══ Data excerpts ══

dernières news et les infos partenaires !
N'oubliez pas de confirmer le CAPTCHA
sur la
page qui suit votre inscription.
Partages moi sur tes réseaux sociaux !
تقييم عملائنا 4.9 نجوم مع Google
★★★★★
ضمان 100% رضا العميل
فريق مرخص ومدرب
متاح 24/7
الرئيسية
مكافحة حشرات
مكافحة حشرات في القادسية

═══
══ Data excerpts ══

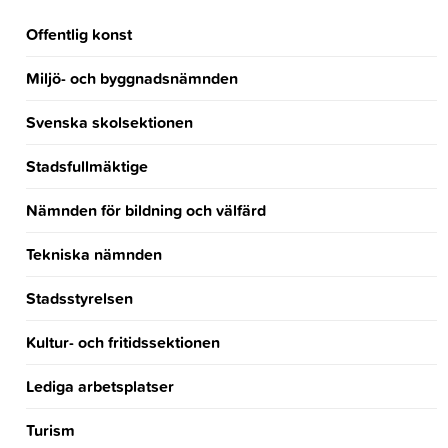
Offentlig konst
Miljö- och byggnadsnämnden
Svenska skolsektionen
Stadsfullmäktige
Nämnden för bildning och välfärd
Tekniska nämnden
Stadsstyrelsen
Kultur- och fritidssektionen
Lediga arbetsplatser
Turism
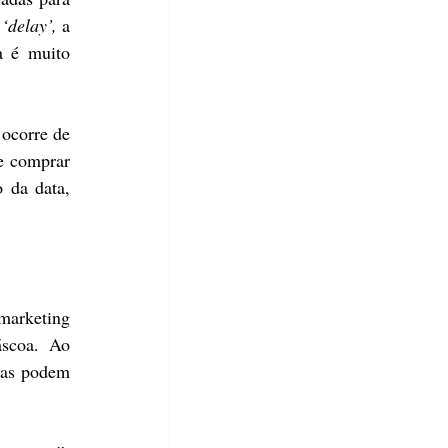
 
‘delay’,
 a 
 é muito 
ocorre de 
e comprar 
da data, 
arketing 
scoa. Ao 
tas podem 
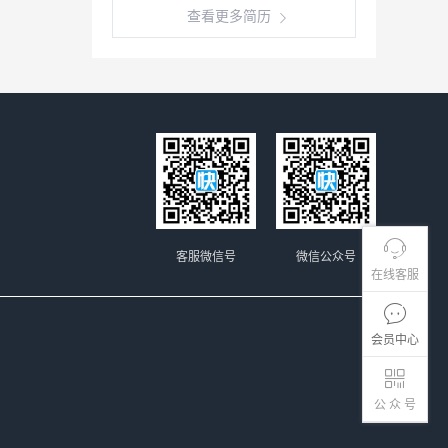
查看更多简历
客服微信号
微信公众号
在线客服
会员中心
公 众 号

═══

What you are asked to do
Retype exactly the span of lines from the one with "N'oubliez pas de confirmer le CAPTCHA" through the one with "مكافحة حشرات في القادسية"; include both ends and omit the rest of the material.

Answer
N'oubliez pas de confirmer le CAPTCHA
sur la
page qui suit votre inscription.
Partages moi sur tes réseaux sociaux !
تقييم عملائنا 4.9 نجوم مع Google
★★★★★
ضمان 100% رضا العميل
فريق مرخص ومدرب
متاح 24/7
الرئيسية
مكافحة حشرات
مكافحة حشرات في القادسية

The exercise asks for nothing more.